Diagnoses-based cost groups in the Dutch risk-equalization model: the effects of including outpatient diagnoses.

作者信息

van Kleef R C, van Vliet R C J A, van Rooijen E M

机构信息

Erasmus University Rotterdam, Institute of Health Policy and Management, The Netherlands.

Erasmus University Rotterdam, Institute of Health Policy and Management, The Netherlands.

出版信息

Health Policy. 2014 Mar;115(1):52-9. doi: 10.1016/j.healthpol.2013.07.005. Epub 2013 Jul 31.
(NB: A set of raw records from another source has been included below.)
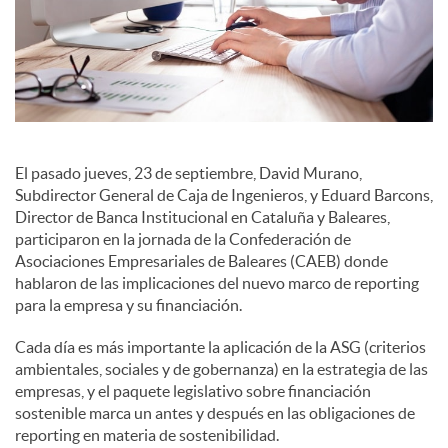
c
o
n
El pasado jueves, 23 de septiembre, David Murano,
Subdirector General de Caja de Ingenieros, y Eduard Barcons,
Director de Banca Institucional en Cataluña y Baleares,
t
participaron en la jornada de la Confederación de
Asociaciones Empresariales de Baleares (CAEB) donde
hablaron de las implicaciones del nuevo marco de reporting
e
para la empresa y su financiación.
Cada día es más importante la aplicación de la ASG (criterios
n
ambientales, sociales y de gobernanza) en la estrategia de las
empresas, y el paquete legislativo sobre financiación
sostenible marca un antes y después en las obligaciones de
i
reporting en materia de sostenibilidad.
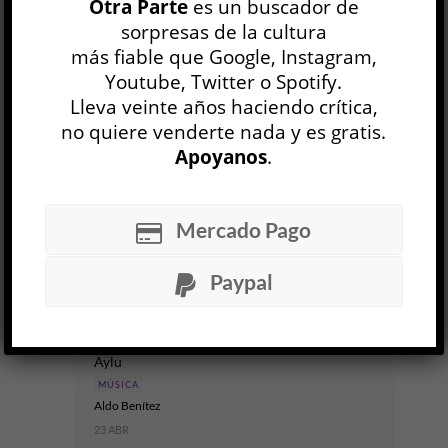
Otra Parte
es un buscador de
sorpresas de la cultura
Oral_Abisal
más fiable que Google, Instagram,
Silvia Pérez Cruz
Youtube, Twitter o Spotify.
MÚSICA
Lleva veinte años haciendo crítica,
Gustavo Toba
no quiere venderte nada y es gratis.
16 JUL
Apoyanos
.
Los músicos españoles llevan muchas veces con
su gentilicio una especie de carga semántica que,
como cualquier esencialismo, puede llegar a
Mercado Pago
posicionarlos de antemano en un lugar...
Paypal
LEER MÁS
Fobia
Aylu
MÚSICA
Aldo Benítez
23 ABR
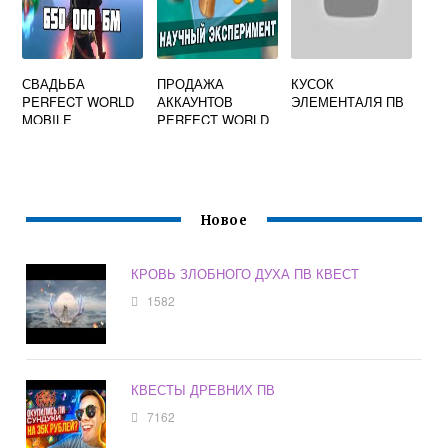
СВАДЬБА
ПРОДАЖА
КУСОК
PERFECT WORLD
АККАУНТОВ
ЭЛЕМЕНТАЛЯ ПВ
MOBILE
PERFECT WORLD
MOBILE
Новое
КРОВЬ ЗЛОБНОГО ДУХА ПВ КВЕСТ
1582
КВЕСТЫ ДРЕВНИХ ПВ
7162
DOI:10.1016/j.healthpol.2013.07.005
PMID:23910732
Abstract

BACKGROUND

The Dutch basic health-insurance scheme for curative care includes a risk equalization model (RE-model) to compensate competing health insurers for the predictable high costs of people in poor health. Since 2004, this RE-model includes the so-called Diagnoses-based Cost Groups (DCGs) as a risk adjuster. Until 2013, these DCGs have been mainly based on diagnoses from inpatient hospital treatment.

OBJECTIVES

This paper examines (1) to what extent the Dutch RE-model can be improved by extending the inpatient DCGs with diagnoses from outpatient hospital treatment and (2) how to treat outpatient diagnoses relative to their corresponding inpatient diagnoses.

METHOD

Based on individual-level administrative costs we estimate the Dutch RE-model with three different DCG modalities. Using individual-level survey information from a prior year we examine the outcomes of these modalities for different groups of people in poor health.

CONCLUSIONS

We find that extending DCGs with outpatient diagnoses has hardly any effect on the R-squared of the RE-model, but reduces the undercompensation for people with a chronic condition by about 8%. With respect to incentives, it may be preferable to make no distinction between corresponding inpatient and outpatient diagnoses in the DCG-classification, although this will be at the expense of the predictive accuracy of the RE-model.

摘要

背景

荷兰基本医疗保健保险计划中的治疗护理包含一种风险均等化模型(RE模型),用于补偿相互竞争的健康保险公司因健康状况不佳者可预测的高成本。自2004年以来,该RE模型将所谓的基于诊断的成本组(DCG)作为风险调整因素。直到2013年,这些DCG主要基于住院医院治疗的诊断。

目的

本文研究(1)通过将门诊医院治疗的诊断纳入住院DCG来改进荷兰RE模型的程度,以及(2)相对于相应的住院诊断,如何处理门诊诊断。

方法

基于个体层面的管理成本,我们用三种不同的DCG模式估计荷兰RE模型。利用上一年的个体层面调查信息,我们研究了这些模式对不同健康状况不佳人群的结果。

结论

我们发现,将门诊诊断纳入DCG对RE模型的决定系数几乎没有影响,但将慢性病患者的补偿不足减少了约8%。关于激励措施,在DCG分类中对相应的住院和门诊诊断不做区分可能更可取,尽管这将以牺牲RE模型的预测准确性为代价。